Thank you to the following supporters of ICASSP 2007




Michael Johnston, AT&T Labs Research and Srinivas Bangalore, AT&T Labs Research
The ongoing convergence of the web with telephony, through technologies such as Voice over IP, high-speed mobile data networks, and handheld computers and smartphones, enables the creation of natural and highly effective multimodal interfaces for human-human communication and human-machine interaction with automated services. These interfaces allow for user input and system output to be optimally distributed over multiple different modes such as speech, pen, and graphical displays. Research on the computational processing and generation of language has primarily focussed on linear sequences of speech or text where the primitive elements are phonemes, morphemes, or words. Multimodal language can be distributed over two or three spatial dimensions as well as the temporal dimension and involve additional primitive elements such as gestures, drawings, tables, and charts. This tutorial provides an overview of the problem of multimodal language processing and detailed examples showing how representations and techniques from speech, language, and dialog processing can be extended and applied to the parsing, integration, understanding of multimodal inputs and the planning, generation, and presentation of multimodal outputs.
This tutorial is intended for students, researchers, and practioners in speech, language, and dialog processing who want to see how many of the techniques developed within the community can be applied to the creation of real-world multimodal interactive systems.
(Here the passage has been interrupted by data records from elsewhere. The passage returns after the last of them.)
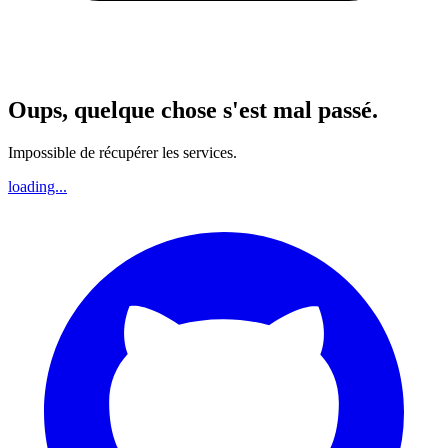
Oups, quelque chose s'est mal passé.
Impossible de récupérer les services.
loading...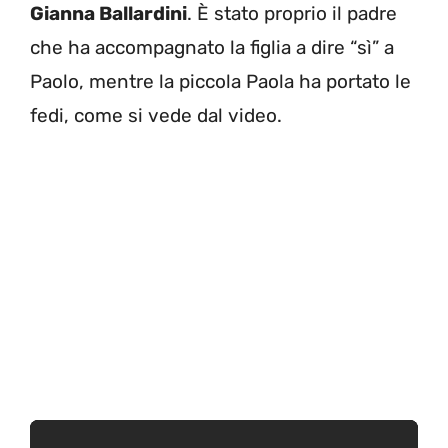
Gianna Ballardini
. È stato proprio il padre
che ha accompagnato la figlia a dire “sì” a
Paolo, mentre la piccola Paola ha portato le
fedi, come si vede dal video.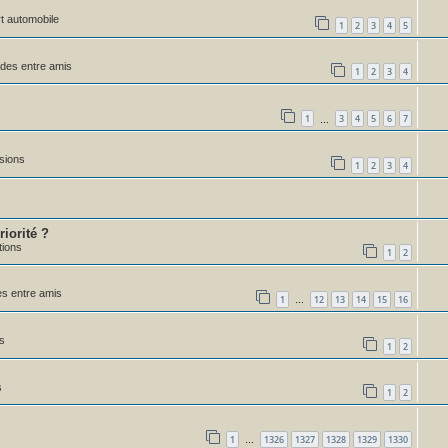
rt automobile
1
2
3
4
5
des entre amis
1
2
3
4
1
3
4
5
6
7
…
sions
1
2
3
4
iorité ?
tions
1
2
s entre amis
1
12
13
14
15
16
…
s
1
2
s
1
2
1
1326
1327
1328
1329
1330
…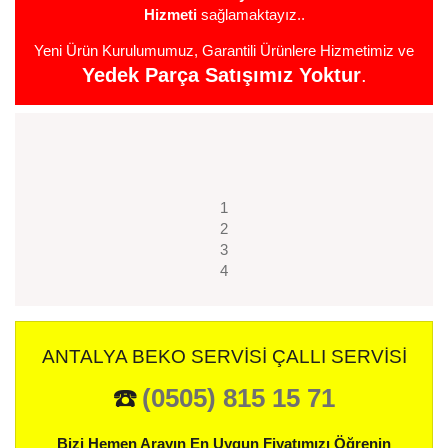
Hizmeti
sağlamaktayız..
Yeni Ürün Kurulumumuz, Garantili Ürünlere Hizmetimiz ve
Yedek Parça Satışımız Yoktur
.
1
2
3
4
ANTALYA BEKO SERVISI ÇALLI SERVISI
☎️
(0505) 815 15 71
Bizi Hemen Arayın En Uygun Fiyatımızı Öğrenin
It is introductory in nature and no special knowledge or background is required.
Michael Johnston is a Senior Technical Specialist in the IP
and Voice-enabled services research lab of AT&T Labs - Research. His
research interests span natural language processing, spoken and multimodal
interactive systems, and human-computer interaction. For the last ten years,
his work has focussed on the extension of language and dialog processing
technologies to support multimodal interaction. In 1999, Dr. Johnston was
awarded an NSF CAREER award for research on multimodal language processing for
natural interfaces. He is also active in the creation of standards supporting
spoken and multimodal interface development and serves as editor-in-chief of
the World Wide Web consortium EMMA: Extensible Multimodal Annotation
specification. Dr. Johnston is a member of the IEEE Speech and Language
technical committee (2006-2008), was an area chair for ACL 2004, and has served
as a program committee member and reviewer for numerous international
conferences, journals, and workshops.
Srinivas Bangalore is a Senior Technical Specialist in the IP and Voice-enabled services research lab of AT&T Labs - Research. His research areas include speech and language processing topics related to parsing, machine translation, multimodal integration, and finite-state methods. His dissertation was on a robust parsing approach called Supertagging that combines the strengths of statistical and linguistic models of language processing. During the past ten years, some of the topics he has worked on include tightly coupling speech recognition and language translation using finite-state speech translation approaches, supertag-based surface realizer for natural language generation, and finite-state based multimodal integration and understanding. Dr. Bangalore has been on the editorial board of Computational Linguistics Journal (2001-2003), the workshop chair for ACL 2004, member of IEEE Speech Technical Committee (2006-2008) and has served as a program committee member for a number of ACL and IEEE conferences and workshops.